[S4, W2] PPL: Closing a P0 RBAC Bypass with TDD

What I Worked On

One security MR this week, but it closes a P0 hole. MR !310 (SIRA-374) enforces server-side RBAC on two endpoints that were silently letting AR_STAFF bypass the entire permission-request system from SIRA-207. The fix is small in lines (one helper, two gate widenings, one method-signature change) but structurally important: it closes a known authorization gap that audit listed as P0 and pins the boundary with 9 integration tests so the same bug cannot regress.

This is the kind of finding that should not exist in a system that already shipped a permission system, but it did. The blog walks through why the gap was there, the TDD discipline used to close it, and what the resulting test suite proves.

The Bug Audit Found

PBI 45 (Staff Permission Requests) shipped two sprints ago. The model is: when AR_STAFF wants to do a sensitive action (cancel an invoice, edit financial fields, edit legal client info), the UI submits a permission_request. An admin reviews it on /admin/approval-queue and approves or denies. On approve, the BE executor runs the underlying mutation as the admin, not as the staff member.

The system works. The hole was that the underlying mutation endpoints were also still reachable directly, with only the standard get_current_user dependency:

Endpoint	Bug
`POST /invoices/{id}/cancel`	No role check on router. No role check in `InvoiceService.cancel()`. AR_STAFF could cancel any UNPAID or OVERDUE invoice directly by hitting the URL.
`PUT /invoices/{id}`	SIRA-364 only blocked AR_STAFF amount/due_date edits on `PARTIAL` invoices. UNPAID and OVERDUE remained freely editable.
`PUT /clients/{id}`	Audit-listed as P0 but already gated correctly at the router. Kept as a regression guard in the new test file.
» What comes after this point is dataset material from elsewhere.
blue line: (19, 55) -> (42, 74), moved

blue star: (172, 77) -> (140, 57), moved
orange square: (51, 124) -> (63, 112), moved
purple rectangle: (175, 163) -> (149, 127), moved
The first two were live. The third was already safe but only because SIRA-364 had picked it up by accident. There was no test pinning that, so the next refactor could have removed the gate.

The structural problem: the permission-request system was bolted on top of endpoints that did not know it existed. The endpoints assumed “any authenticated user is allowed to call me, the router decides who.” For most endpoints that’s fine. For sensitive mutations that have a permission-request flow, the endpoint itself has to know “AR_STAFF must go through approval; only admin can invoke me directly.”

The Fix: Service-Layer Enforcement with an actor_role Parameter

The naive fix is to add a require_admin dependency to the router. That works for the direct endpoint, but breaks the permission-request executors: when an admin approves a staff request, the executor calls the same service method as if it were the admin. A router-level gate would either reject the executor or require the executor to bypass the router entirely.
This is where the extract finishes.